People of the State of New York New York Central Hudson River Railroad Company v. Nathan Miller Nos 81, 82 Same v. Otto Kelsey Nos 586, 587 588

Decision Date28 May 1906
Docket Number586,588,82,Nos. 81,587,s. 81
Citation26 S.Ct. 714,50 L.Ed. 1155,202 U.S. 584
PartiesPEOPLE OF THE STATE OF NEW YORK upon the Relation of the NEW YORK CENTRAL & HUDSON RIVER RAILROAD COMPANY, Plff. in Err. , v. NATHAN L. MILLER, as Comptroller of the State of New York. NOS 81, 82. SAME v. OTTO KELSEY, as Comptroller of the State of New York. NOS 586, 587, 588
CourtU.S. Supreme Court

Messrs. Albert H. Harris, Ira A. Place, and Thomas Emery for plaintiff in error.

[Argument of Counsel from pages 585-590 intentionally omitted] Messrs. Julius M. Mayer and Horace McGuire for defendant in error.

[Argument of Counsel from Pages 590-592 intentionally omitted] Mr. Justice Holmes delivered the opinion of the court:

These cases arise upon writs of certiorari, issued under the state law and addressed to the state comptroller for the time being, to revise taxes imposed upon the relator for the years 1900, 1901, 1902, 1903, and 1904, respectively. The tax was levied under New York Laws of 1896, chap. 908, § 182, which, so far as material, is as follows: 'Franchise Tax on Corporations.—Every Every corporation . . . incorporated . . . under . . . law in this state, shall pay to the state treasurer annually, an annual tax, to be computed upon the basis of the amount of its capital stock employed within this state and upon each dollar of such amount,' at a certain rate, if the dividends amount to 6 per cent or more upon the par value of such capital stock. 'If such dividend or dividends amount to less than 6 per centum on the par value of the capital stock [as was the case with the relator], the tax shall be at the rate of 1 1/2 mills upon such portion of the capital stock at par as the amount of capital employed within this state bears to the entire capital of the corporation.' It is provided further by the same section that every foreign corporation, etc., 'shall pay a like tax for the privilege of exercising its corporate franchises or carrying on its business in such corporate or organized capacity in this state, to be computed upon the basis of the capital employed by it within this state.'

The relator is a New York corporation, owning or hiring lines without as well as within the state, having arrangements with other carriers for through transportation, routing, and rating, and sending its cars to points without as well as within the state, and over other lines as well as its own.

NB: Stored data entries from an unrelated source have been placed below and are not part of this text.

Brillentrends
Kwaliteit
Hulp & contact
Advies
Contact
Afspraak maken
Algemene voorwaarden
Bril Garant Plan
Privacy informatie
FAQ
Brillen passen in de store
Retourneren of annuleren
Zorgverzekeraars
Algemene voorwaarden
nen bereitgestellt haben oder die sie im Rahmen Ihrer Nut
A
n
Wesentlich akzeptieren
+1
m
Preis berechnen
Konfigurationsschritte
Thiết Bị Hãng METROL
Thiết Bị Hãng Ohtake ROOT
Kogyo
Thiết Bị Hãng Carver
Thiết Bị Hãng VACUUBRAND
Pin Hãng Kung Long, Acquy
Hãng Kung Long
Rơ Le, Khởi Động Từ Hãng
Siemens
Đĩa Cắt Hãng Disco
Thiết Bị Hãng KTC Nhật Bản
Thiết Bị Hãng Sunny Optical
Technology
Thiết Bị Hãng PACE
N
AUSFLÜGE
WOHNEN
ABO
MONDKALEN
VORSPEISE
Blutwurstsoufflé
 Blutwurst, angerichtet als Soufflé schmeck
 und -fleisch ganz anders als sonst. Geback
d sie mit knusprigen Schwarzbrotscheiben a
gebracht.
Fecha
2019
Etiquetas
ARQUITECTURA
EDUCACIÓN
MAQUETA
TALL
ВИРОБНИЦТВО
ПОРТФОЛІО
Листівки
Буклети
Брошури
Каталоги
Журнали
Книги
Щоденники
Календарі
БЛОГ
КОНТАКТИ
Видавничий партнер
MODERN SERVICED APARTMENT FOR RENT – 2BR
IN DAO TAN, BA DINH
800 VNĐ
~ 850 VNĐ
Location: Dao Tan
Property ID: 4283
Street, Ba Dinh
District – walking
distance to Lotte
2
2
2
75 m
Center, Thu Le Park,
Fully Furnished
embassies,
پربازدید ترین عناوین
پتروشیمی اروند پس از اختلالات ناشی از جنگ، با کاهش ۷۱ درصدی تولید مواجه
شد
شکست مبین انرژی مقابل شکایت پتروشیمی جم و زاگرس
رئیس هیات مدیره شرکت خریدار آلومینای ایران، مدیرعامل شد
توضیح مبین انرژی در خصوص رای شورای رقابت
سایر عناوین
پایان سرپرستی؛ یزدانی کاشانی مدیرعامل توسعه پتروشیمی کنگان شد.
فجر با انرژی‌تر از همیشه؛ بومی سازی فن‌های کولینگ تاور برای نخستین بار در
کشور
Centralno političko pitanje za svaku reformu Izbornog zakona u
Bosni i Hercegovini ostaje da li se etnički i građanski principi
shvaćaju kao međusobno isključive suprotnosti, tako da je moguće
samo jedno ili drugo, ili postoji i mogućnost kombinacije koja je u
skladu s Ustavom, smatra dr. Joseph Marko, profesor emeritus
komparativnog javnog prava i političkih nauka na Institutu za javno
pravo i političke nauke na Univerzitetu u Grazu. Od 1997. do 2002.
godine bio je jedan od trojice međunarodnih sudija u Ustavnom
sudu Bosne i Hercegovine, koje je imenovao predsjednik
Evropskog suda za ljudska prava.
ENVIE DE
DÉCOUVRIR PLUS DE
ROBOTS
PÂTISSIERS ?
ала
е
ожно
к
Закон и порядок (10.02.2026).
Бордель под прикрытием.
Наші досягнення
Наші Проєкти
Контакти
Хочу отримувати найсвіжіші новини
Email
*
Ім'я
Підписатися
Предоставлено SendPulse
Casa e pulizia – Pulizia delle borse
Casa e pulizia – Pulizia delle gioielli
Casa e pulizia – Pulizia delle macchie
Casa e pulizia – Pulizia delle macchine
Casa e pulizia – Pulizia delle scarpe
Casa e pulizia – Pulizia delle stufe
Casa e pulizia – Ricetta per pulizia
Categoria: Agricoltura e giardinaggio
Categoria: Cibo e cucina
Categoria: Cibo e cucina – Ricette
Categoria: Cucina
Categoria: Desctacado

The cars are often out of the relator's possession for some time, and may be transferred to many roads successively, and even may be used by other roads for their own independent business, before they return to the relator or the state. In short, by the familiar course of railroad business a considerable portion of the relator's cars constantly is out of the state, and on this ground the relator contended that that proportion should be deducted from its entire capital, in order to find the capital stock employed within the state. This contention the comptroller disallowed.

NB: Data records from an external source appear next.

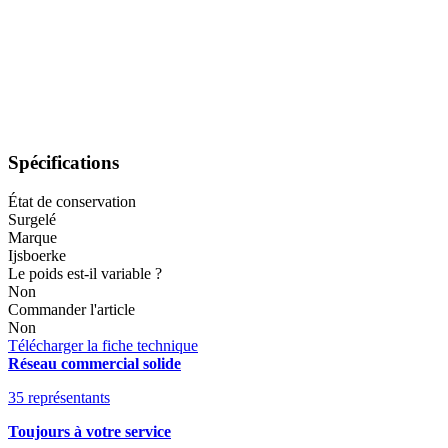
Spécifications
État de conservation
Surgelé
Marque
Ijsboerke
Le poids est-il variable ?
Non
Commander l'article
Non
Télécharger la fiche technique
Réseau commercial solide
35 représentants
Toujours à votre service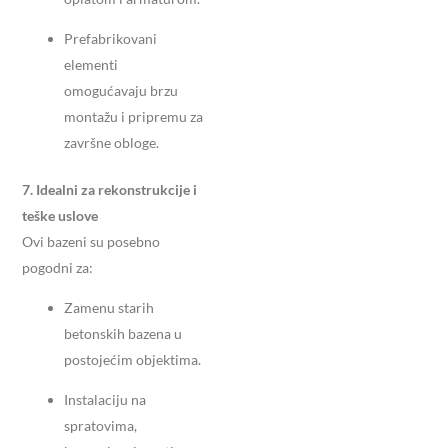
Prefabrikovani
elementi
omogućavaju brzu
montažu i pripremu za
završne obloge.
7. Idealni za rekonstrukcije i
teške uslove
Ovi bazeni su posebno
pogodni za:
Zamenu starih
betonskih bazena u
postojećim objektima.
Instalaciju na
spratovima,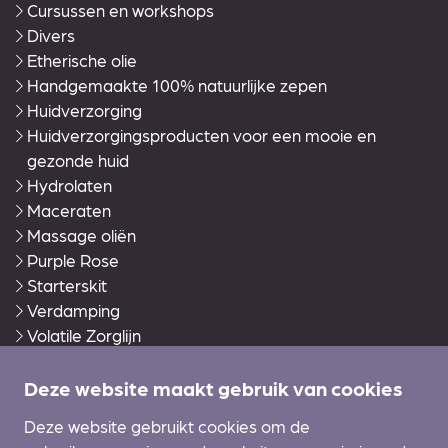
Cursussen en workshops
Divers
Etherische olie
Handgemaakte 100% natuurlijke zepen
Huidverzorging
Huidverzorgingsproducten voor een mooie en
gezonde huid
Hydrolaten
Maceraten
Massage oliën
Purple Rose
Starterskit
Verdamping
Volatile Zorglijn
Warmies®
Wierook en accessoires
Deze website maakt gebruik van cookies
Zonverzorging Ecran
Deze website gebruikt cookies om de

The writ of certiorari in the earliest case, No. 81, with the return setting forth the proceedings of the comptroller, Knight, and the evidence given before him, was heard by the appellate division of the supreme court, and a reduction of the amount of the tax was ordered. 75 App. Div. 169, 77 N. Y. Supp. 401. On appeal, the court of appeals ordered the proceedings to be remitted to the comptroller, to the end that further evidence might be taken upon the question whether any of the relator's rolling stock was used exclusively outside of the state, with directions that, if it should be found that such was the fact, the amount of the rolling stock so used should be deducted. 173 N. Y. 255, 65 N. E. 1102. On rehearing of No. 81, and, with it, No. 82, before the comptroller, now Miller, no evidence was offered to prove that any of the relator's cars or engines were used continuously and exclusively outside of the state during the whole tax year. In the later cases it was admitted that no substantial amount of the equipment was so used during the similar period. But, in all of them, evidence was offered of the movements of particular cars, to illustrate the transfers which they went through before they returned, as has been stated, evidence of the relator's road mileage outside and inside of the state, and also evidence of the car mileage outside and inside of the state, in order to show, on one footing or the other, that a certain proportion of cars, although not the same cars, was continuously without the state during the whole tax year. The comptroller refused to make any reduction of the tax, and, the case being taken up again, his refusal was affirmed by the appellate division of the supreme court and by the court of appeals on the authority of the former dicision. 89 App. Div. 127, 85 N. Y. Supp. 1088, 177 N. Y. 584, 69 N. E. 1129. The later cases took substantially the same course. The relator saved the questions whether the statute, as construed, was not contrary to article 1, § 8, of the Constitution of the United States, as to commerce among the states; article 1, § 10, against impairing the obligation of contracts; article 4, § 1, as to giving full faith and credit to the public acts of other states; and the 14th Amendment. It took out writs of error and brought the cases here.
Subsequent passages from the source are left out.